Task item →
The full listing is needed, transcribed word for word.

Task data →
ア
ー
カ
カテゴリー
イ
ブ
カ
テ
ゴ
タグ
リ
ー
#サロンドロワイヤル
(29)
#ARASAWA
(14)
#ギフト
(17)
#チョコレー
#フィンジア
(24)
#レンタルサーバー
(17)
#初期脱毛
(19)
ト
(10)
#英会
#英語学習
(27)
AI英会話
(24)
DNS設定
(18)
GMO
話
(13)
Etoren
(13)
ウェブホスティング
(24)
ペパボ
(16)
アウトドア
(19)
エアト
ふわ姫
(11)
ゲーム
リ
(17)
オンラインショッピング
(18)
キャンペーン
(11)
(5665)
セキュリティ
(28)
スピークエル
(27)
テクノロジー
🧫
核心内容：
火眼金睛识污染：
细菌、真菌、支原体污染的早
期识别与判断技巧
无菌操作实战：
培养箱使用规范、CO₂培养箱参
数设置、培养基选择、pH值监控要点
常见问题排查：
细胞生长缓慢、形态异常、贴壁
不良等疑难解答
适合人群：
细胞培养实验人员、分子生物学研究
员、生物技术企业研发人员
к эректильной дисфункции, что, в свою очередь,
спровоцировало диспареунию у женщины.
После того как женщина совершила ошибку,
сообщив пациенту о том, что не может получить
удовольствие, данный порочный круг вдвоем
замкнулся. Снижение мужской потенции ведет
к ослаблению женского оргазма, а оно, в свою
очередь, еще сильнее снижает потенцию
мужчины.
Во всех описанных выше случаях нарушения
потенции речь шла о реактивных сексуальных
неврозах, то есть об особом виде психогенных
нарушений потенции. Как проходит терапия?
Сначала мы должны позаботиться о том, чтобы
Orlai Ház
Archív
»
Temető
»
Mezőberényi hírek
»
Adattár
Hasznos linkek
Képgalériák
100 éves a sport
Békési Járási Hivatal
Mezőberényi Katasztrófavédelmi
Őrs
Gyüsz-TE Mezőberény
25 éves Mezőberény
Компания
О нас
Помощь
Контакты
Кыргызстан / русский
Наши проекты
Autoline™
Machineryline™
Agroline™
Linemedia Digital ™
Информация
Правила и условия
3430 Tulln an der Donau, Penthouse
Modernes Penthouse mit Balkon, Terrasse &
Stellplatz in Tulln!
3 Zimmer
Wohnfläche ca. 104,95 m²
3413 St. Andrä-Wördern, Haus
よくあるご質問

Solution to this problem →
ア
ー
カ
カテゴリー
イ
ブ
カ
テ
ゴ
タグ
リ
ー
#サロンドロワイヤル
(29)
#ARASAWA
(14)
#ギフト
(17)
#チョコレー
#フィンジア
(24)
#レンタルサーバー
(17)
#初期脱毛
(19)
ト
(10)
#英会
#英語学習
(27)
AI英会話
(24)
DNS設定
(18)
GMO
話
(13)
Etoren
(13)
ウェブホスティング
(24)
ペパボ
(16)
アウトドア
(19)
エアト
ふわ姫
(11)
ゲーム
リ
(17)
オンラインショッピング
(18)
キャンペーン
(11)
(5665)
セキュリティ
(28)
スピークエル
(27)
テクノロジー
🧫
核心内容：
火眼金睛识污染：
细菌、真菌、支原体污染的早
期识别与判断技巧
无菌操作实战：
培养箱使用规范、CO₂培养箱参
数设置、培养基选择、pH值监控要点
常见问题排查：
细胞生长缓慢、形态异常、贴壁
不良等疑难解答
适合人群：
细胞培养实验人员、分子生物学研究
员、生物技术企业研发人员
к эректильной дисфункции, что, в свою очередь,
спровоцировало диспареунию у женщины.
После того как женщина совершила ошибку,
сообщив пациенту о том, что не может получить
удовольствие, данный порочный круг вдвоем
замкнулся. Снижение мужской потенции ведет
к ослаблению женского оргазма, а оно, в свою
очередь, еще сильнее снижает потенцию
мужчины.
Во всех описанных выше случаях нарушения
потенции речь шла о реактивных сексуальных
неврозах, то есть об особом виде психогенных
нарушений потенции. Как проходит терапия?
Сначала мы должны позаботиться о том, чтобы
Orlai Ház
Archív
»
Temető
»
Mezőberényi hírek
»
Adattár
Hasznos linkek
Képgalériák
100 éves a sport
Békési Járási Hivatal
Mezőberényi Katasztrófavédelmi
Őrs
Gyüsz-TE Mezőberény
25 éves Mezőberény
Компания
О нас
Помощь
Контакты
Кыргызстан / русский
Наши проекты
Autoline™
Machineryline™
Agroline™
Linemedia Digital ™
Информация
Правила и условия
3430 Tulln an der Donau, Penthouse
Modernes Penthouse mit Balkon, Terrasse &
Stellplatz in Tulln!
3 Zimmer
Wohnfläche ca. 104,95 m²
3413 St. Andrä-Wördern, Haus
よくあるご質問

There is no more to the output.